Records from a data collection:
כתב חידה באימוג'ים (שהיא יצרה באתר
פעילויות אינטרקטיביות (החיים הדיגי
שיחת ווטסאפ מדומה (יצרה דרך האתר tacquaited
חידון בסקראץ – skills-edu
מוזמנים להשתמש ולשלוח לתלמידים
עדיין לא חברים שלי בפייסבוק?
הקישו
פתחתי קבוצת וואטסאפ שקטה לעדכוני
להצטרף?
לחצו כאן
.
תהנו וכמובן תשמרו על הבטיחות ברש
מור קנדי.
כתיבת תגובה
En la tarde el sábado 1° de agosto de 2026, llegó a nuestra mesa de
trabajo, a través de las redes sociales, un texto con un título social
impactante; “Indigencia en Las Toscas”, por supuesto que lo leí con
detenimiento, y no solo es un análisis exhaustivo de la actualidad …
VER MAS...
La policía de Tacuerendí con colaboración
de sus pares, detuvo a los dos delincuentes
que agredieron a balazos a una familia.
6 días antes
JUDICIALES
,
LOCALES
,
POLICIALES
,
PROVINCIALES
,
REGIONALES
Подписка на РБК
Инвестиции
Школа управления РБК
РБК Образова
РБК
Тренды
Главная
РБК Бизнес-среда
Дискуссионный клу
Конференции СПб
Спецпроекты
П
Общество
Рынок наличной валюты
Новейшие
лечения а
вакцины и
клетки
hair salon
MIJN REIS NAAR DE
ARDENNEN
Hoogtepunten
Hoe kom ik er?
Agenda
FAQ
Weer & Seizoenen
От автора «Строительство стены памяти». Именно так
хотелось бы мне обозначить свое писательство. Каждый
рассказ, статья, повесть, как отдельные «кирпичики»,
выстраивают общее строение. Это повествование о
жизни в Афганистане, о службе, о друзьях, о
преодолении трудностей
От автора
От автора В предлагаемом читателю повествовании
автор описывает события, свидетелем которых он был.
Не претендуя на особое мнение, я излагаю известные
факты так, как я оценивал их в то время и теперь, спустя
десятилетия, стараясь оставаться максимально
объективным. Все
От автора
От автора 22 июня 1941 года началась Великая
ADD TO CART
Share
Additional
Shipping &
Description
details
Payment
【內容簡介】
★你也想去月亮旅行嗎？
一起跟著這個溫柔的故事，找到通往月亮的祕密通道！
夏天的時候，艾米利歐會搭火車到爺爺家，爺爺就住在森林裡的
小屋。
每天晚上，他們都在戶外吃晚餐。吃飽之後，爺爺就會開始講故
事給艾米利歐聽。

## WORK REQUIRED:
To complete this exercise, set down every line above exactly once more.

## EXERCISE ANSWER:
כתב חידה באימוג'ים (שהיא יצרה באתר
פעילויות אינטרקטיביות (החיים הדיגי
שיחת ווטסאפ מדומה (יצרה דרך האתר tacquaited
חידון בסקראץ – skills-edu
מוזמנים להשתמש ולשלוח לתלמידים
עדיין לא חברים שלי בפייסבוק?
הקישו
פתחתי קבוצת וואטסאפ שקטה לעדכוני
להצטרף?
לחצו כאן
.
תהנו וכמובן תשמרו על הבטיחות ברש
מור קנדי.
כתיבת תגובה
En la tarde el sábado 1° de agosto de 2026, llegó a nuestra mesa de
trabajo, a través de las redes sociales, un texto con un título social
impactante; “Indigencia en Las Toscas”, por supuesto que lo leí con
detenimiento, y no solo es un análisis exhaustivo de la actualidad …
VER MAS...
La policía de Tacuerendí con colaboración
de sus pares, detuvo a los dos delincuentes
que agredieron a balazos a una familia.
6 días antes
JUDICIALES
,
LOCALES
,
POLICIALES
,
PROVINCIALES
,
REGIONALES
Подписка на РБК
Инвестиции
Школа управления РБК
РБК Образова
РБК
Тренды
Главная
РБК Бизнес-среда
Дискуссионный клу
Конференции СПб
Спецпроекты
П
Общество
Рынок наличной валюты
Новейшие
лечения а
вакцины и
клетки
hair salon
MIJN REIS NAAR DE
ARDENNEN
Hoogtepunten
Hoe kom ik er?
Agenda
FAQ
Weer & Seizoenen
От автора «Строительство стены памяти». Именно так
хотелось бы мне обозначить свое писательство. Каждый
рассказ, статья, повесть, как отдельные «кирпичики»,
выстраивают общее строение. Это повествование о
жизни в Афганистане, о службе, о друзьях, о
преодолении трудностей
От автора
От автора В предлагаемом читателю повествовании
автор описывает события, свидетелем которых он был.
Не претендуя на особое мнение, я излагаю известные
факты так, как я оценивал их в то время и теперь, спустя
десятилетия, стараясь оставаться максимально
объективным. Все
От автора
От автора 22 июня 1941 года началась Великая
ADD TO CART
Share
Additional
Shipping &
Description
details
Payment
【內容簡介】
★你也想去月亮旅行嗎？
一起跟著這個溫柔的故事，找到通往月亮的祕密通道！
夏天的時候，艾米利歐會搭火車到爺爺家，爺爺就住在森林裡的
小屋。
每天晚上，他們都在戶外吃晚餐。吃飽之後，爺爺就會開始講故
事給艾米利歐聽。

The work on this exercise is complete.